- German film poster
- German: Kaiserwalzer
- Directed by: Frederic Zelnik
- Written by: Alfred Halm; Frederic Zelnik;
- Produced by: Gabriel Levy
- Starring: Mártha Eggerth; Paul Hörbiger; Carl Esmond;
- Cinematography: Reimar Kuntze
- Edited by: Carl Otto Bartning
- Music by: Nico Dostal
- Production company: Zelnik-Film
- Distributed by: Aafa-Film
- Release date: 24 January 1933;
- Running time: 91 minutes
- Country: Germany
- Language: German

= The Emperor's Waltz (1933 film) =

1933 film

The Emperor's Waltz (Kaiserwalzer) is a 1933 German musical film directed by Frederic Zelnik and starring Mártha Eggerth, Paul Hörbiger, and Carl Esmond.

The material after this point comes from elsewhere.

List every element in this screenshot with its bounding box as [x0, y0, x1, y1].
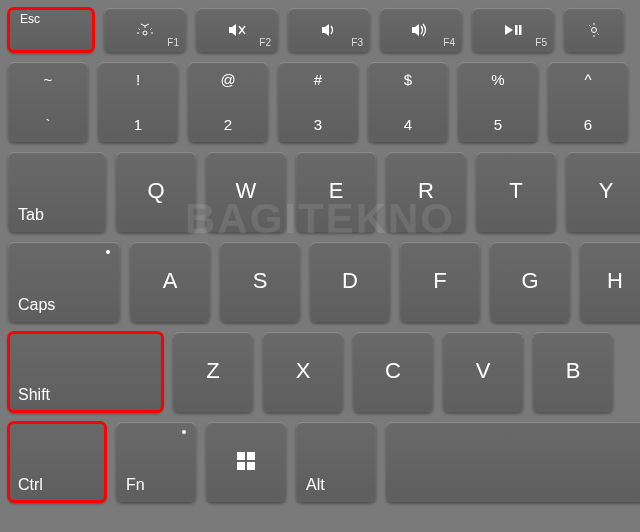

It was shot at the Tempelhof Studios in Berlin with sets designed by the art director Franz Schroedter. Location shooting took place around the Austrian spa town Bad Ischl.

== Plot ==
In the days of Austro-Hungarian Emperor Franz Josef, an aristocrat and his son both fall for the same woman.

== Distribution ==
Distributed by Aafa-Film, the film was released in German cinemas on 24 January 1933 with the censorship visa granted on 21 December 1932. In Austria, the film was released in 1933 by Koppelmann & Reiter under the title Audienz in Ischl. General Foreign Sales Corp. oversaw its release in the United States.

==Partial cast==
- Mártha Eggerth as Mizzi Schlaghofer, mistress of Olgahof
- Paul Hörbiger as Count Eggersdorf
- Carl Esmond as Viktor Eggersdorf
- Fritz Kampers as Dr. Scharfinger
- Hansi Niese as Stasi, head maid
- S. Z. Sakall as Leitner - manufacturer from Budapest
- Trude Berliner as Annemarie Schulz from Berlin
- Olly Gebauer as Lori Stübinger - Soubrette
- Arthur Bergen
- Rupert Fischer
- Fritz Spira
- Helmut Krauss
- Ernst Pröckl
- Josef Reithofer
- Wera Schultz
- Rudolf Weinmann
- Betty Bird

== Bibliography ==
- Klaus, Ulrich J. Deutsche Tonfilme: Jahrgang 1933. Klaus-Archiv, 1988.